» **Task brief**
Look below. Copy each line that has "Ronald" in it.

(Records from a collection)
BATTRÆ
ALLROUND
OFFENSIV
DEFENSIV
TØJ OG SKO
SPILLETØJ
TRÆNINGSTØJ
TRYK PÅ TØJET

---

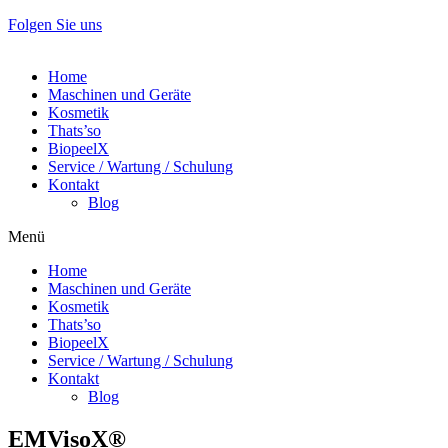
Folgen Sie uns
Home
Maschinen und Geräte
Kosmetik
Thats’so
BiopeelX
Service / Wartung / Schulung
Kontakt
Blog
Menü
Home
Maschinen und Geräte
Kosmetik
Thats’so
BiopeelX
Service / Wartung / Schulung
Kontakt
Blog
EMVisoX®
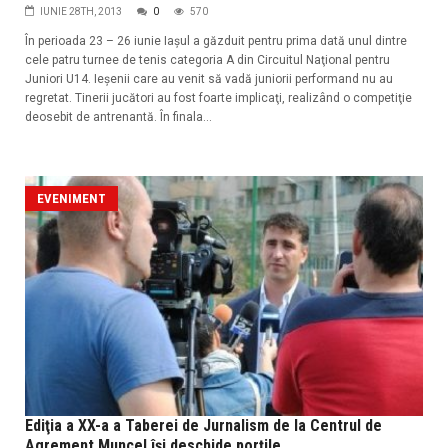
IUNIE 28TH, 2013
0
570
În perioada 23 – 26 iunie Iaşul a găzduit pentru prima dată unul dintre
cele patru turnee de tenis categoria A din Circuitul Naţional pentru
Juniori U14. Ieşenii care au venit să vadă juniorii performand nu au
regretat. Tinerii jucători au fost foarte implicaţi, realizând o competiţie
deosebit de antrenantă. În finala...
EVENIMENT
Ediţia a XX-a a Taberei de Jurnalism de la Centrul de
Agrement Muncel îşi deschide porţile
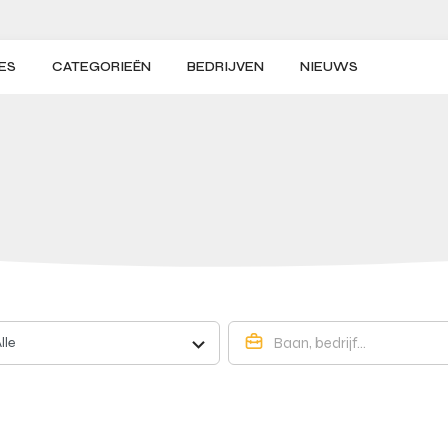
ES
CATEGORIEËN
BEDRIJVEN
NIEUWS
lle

* * *

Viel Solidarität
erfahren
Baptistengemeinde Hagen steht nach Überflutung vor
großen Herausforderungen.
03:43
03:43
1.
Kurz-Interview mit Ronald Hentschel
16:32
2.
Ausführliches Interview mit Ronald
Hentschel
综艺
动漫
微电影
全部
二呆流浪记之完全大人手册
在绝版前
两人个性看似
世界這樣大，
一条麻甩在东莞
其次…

» **Expected answer**
Kurz-Interview mit Ronald Hentschel
Ausführliches Interview mit Ronald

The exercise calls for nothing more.